Chelle Summer

Mourning the Surfing Loss

Michelle Rusk

When I started to surf, over ten years ago now, Bali was just hitting the surfing map. It wasn’t on my radar of places to go and I was so lucky that I have surfed both coasts of the United States, Hawaii, Australia, and Wales (the most unlikely of them all!).

Surfing wasn’t the reason we traveled to Bali, but I had this glimmer of hope inside me that maybe, just maybe, there might be a low-key place for me to get out of a board with a long rolling wave. More than anything, knowing I can’t push the left arm too hard or it’ll pop, I know that if the waves are low key enough, I can get to the backside of them and at least listen to the sound of the board as it hits the gently lapping water.

The one ocean spot we traveled to in Bali was a crazy, soul-less tourist infestation. There were good things about it, but there were so many people and so many of them out on the waves that I knew instantly I wasn’t going to get out there.
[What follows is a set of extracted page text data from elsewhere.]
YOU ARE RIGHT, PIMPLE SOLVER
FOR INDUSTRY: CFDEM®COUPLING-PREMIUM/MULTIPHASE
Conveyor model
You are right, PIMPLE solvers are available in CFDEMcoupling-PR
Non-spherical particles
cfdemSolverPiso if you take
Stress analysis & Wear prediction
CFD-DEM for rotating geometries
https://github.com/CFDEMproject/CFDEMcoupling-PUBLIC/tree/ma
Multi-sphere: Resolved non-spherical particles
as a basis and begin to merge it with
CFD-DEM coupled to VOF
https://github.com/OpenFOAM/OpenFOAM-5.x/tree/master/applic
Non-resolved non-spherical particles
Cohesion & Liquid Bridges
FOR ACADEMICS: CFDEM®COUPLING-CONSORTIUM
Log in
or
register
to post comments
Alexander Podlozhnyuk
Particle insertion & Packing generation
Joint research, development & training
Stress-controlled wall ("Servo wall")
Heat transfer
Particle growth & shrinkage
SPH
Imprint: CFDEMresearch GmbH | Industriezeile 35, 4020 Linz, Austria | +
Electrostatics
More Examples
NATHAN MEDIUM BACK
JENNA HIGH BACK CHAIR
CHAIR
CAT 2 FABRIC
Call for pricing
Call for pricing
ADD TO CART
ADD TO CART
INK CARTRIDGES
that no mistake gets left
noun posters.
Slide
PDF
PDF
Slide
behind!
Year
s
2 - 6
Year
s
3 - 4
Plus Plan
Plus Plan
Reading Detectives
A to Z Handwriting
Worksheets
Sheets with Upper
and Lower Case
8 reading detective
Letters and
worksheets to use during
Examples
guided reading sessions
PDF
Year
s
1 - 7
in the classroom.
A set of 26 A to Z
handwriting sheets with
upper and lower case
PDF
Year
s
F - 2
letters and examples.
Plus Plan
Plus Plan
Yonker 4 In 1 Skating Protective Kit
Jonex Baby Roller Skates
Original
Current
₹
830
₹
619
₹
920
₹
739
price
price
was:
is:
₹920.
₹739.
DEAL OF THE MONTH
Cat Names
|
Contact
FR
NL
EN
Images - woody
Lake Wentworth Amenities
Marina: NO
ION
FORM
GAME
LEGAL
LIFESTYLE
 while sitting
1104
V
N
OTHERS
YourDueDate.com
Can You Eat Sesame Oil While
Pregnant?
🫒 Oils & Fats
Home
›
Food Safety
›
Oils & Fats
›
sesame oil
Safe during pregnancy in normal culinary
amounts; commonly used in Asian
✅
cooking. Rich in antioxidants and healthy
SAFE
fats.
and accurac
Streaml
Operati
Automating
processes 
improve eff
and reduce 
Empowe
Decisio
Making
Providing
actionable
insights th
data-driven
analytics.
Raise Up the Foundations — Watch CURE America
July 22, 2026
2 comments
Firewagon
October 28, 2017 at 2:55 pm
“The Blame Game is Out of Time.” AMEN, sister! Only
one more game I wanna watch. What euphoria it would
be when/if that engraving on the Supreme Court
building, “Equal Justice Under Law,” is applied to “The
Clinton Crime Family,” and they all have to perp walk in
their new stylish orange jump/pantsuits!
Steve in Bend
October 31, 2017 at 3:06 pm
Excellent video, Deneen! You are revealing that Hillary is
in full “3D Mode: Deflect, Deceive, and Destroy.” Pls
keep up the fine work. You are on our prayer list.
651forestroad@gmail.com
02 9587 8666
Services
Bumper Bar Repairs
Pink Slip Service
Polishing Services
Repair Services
It was the complete opposite of any other surfing experience I’ve had, even the mecca of Waikiki.

I haven’t trashed the surfing dream forever, I know there will be a day that life will get me back to Rat Beach in LA on a warm September day after school has started, the beach is empty, and the surf is nearly flat. I will have that opportunity to at least ride my board Orangey as a body board and hear that lapping sound I miss so much, and that chance to connect with God as I do on the water.

But in Bali I mourned the opportunity I wouldn’t have there, of being on another ocean, of meeting people on the water and the beach, of another unique memory of the trip. I have to remind myself there are other memories, there are other opportunities.

Still I mourn what I can’t have and by acknowledging it and all it taught me, I’m understanding why it was part of my life, if only for a short time.